You probably don’t want to go backward and end up in Clearwater again ...

     No, I don’t [laughs]. But if I do…

Yeah, there’s a picture there of ‘NSYNC at a Phillies game, I think a spring training game, in Clearwater somewhere.

     Yeah, right now I’d probably say him. Baseball-wise I’d love to meet (Barry) Bonds. Just because I grew up a Giants fan.

You just missed him, he was in Philly with the Marlins.

     I know.

But if he’s there (on staff as Miami’s hitting coach) for a while you could get a chance. So he was the guy you grew up watching?

     Yeah, especially when he was going on his tear. I don’t think I missed an at-bat if I was home while the game was going on.

When was his big year, ’02?

     I think he set the record in ’01. (Confirmed: 73 home runs in 2001). Then they went to the World Series in ’02.


What grade were you in then?

     I was nine. Fourth grade.

That’s a good way to get into baseball.

     Right?

It’s funny, I liked the Giants when I was a kid, too. The ’89 team with Will Clark and Kevin Mitchell. What year were you born?

     ’93.

[Laughs]

     So I grew up with Bonds and J.T. Snow.

That makes me feel old. I think ’93 was the year Will Clark left the Giants

Who is your role model?

     My dad. I had to grow up a little quicker than most people did. He taught me how to be a man.

I was going to ask you about that, my friend Ed Barkowitz wrote a story a month or so ago. How much did losing your mom (Cathy Hoskins) shape who you are right now?

I think a lot, it had a lot to do (with who I am). Obviously, no one ever pictures losing their mom that early in life. But I learned a lot from her in the short time in my life that I knew her. I mean, 15 years is a long time. But I don’t know, it made me grow up a lot quicker. I try and still try to spin it in a way where it’s a positive thing. I think it’s brought my sister, my dad, and I a lot closer than we were. Not saying we weren’t close, but we became a lot tighter. Especially my sister (Meloria Hoskins). My sister and I – I don’t know if you have siblings…

I do.

     … when you’re younger you don’t get along.

Nope. And now we’re texting each other all the time.
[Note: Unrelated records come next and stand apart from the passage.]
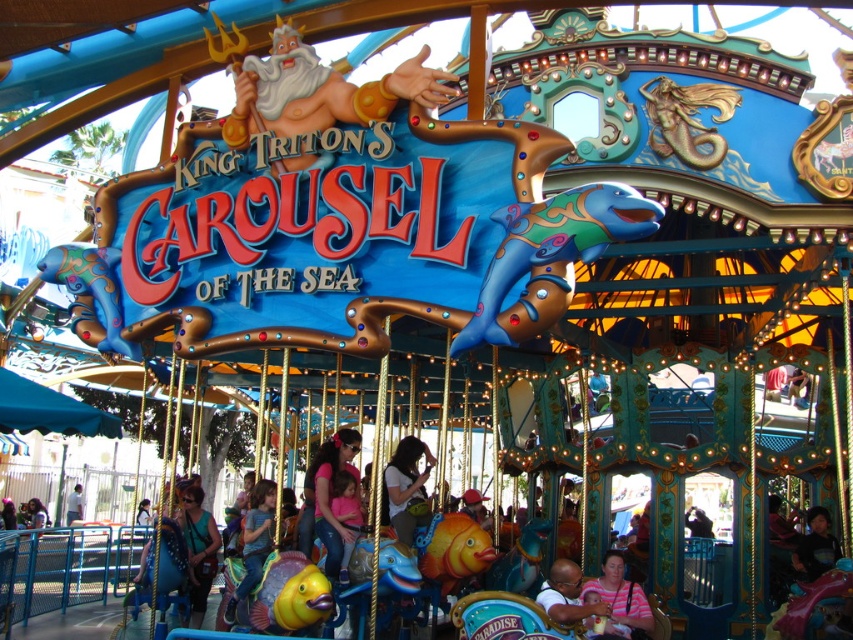 Is point (432, 464) closer to camera compared to point (602, 556)?

No.

Between point (415, 496) and point (606, 572), which one is positioned behind?

The point (415, 496) is more distant.

Locate an element on the screen. This screenshot has width=853, height=640. matte pink shirt at center is located at coordinates (407, 486).

Can you confirm if matte yellow fish at center is positioned to the right of matte pink dress at center?

No, matte yellow fish at center is not to the right of matte pink dress at center.

Image resolution: width=853 pixels, height=640 pixels. Describe the element at coordinates (254, 541) in the screenshot. I see `matte yellow fish at center` at that location.

This screenshot has width=853, height=640. I want to click on matte yellow fish at center, so click(254, 541).

Can you confirm if matte pink shirt at center is bigger than smooth skin baby at center?

Indeed, matte pink shirt at center has a larger size compared to smooth skin baby at center.

Between matte pink shirt at center and smooth skin baby at center, which one appears on the left side from the viewer's perspective?

matte pink shirt at center

What do you see at coordinates (407, 486) in the screenshot? I see `matte pink shirt at center` at bounding box center [407, 486].

Where is `matte pink shirt at center`? matte pink shirt at center is located at coordinates (407, 486).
     Exactly. I think we talk every day, if not multiple times a day. And it kind of started with that.

Is she older or younger?

     She’s younger. She’s 21, just turned 21 in May. She goes to school at U-C San Diego.

Is she an athlete, too?

     Not in college. Growing up she played soccer, swam, played volleyball.

You weren’t drafted out of high school, right?

     I was not.

That’s a little weird, right?

     I played football and basketball, too, so I wasn’t doing a lot of the summer (baseball ) stuff. And I didn’t have a really good senior year.


It worked out.

     I’m happy with where I am right now.

Did your dad play baseball?

     He didn’t. He played football in high school, went to Cal as a student and became a lawyer. My grandpa (Ray Reynolds) played his whole life. My dad introduced me to the game but I think being around my grandpa kind of watered the seed.

The name Rhys. My cousin has a son named Rhys, I remember when you were drafted, telling him the Phillies were going to have a “Rhys” in the farm system. Any history with the name, since it's not all that common?

     My dad’s college roommate and now probably his best friend, that’s his name. I guess it stuck with him. I call him “Big Rhys.”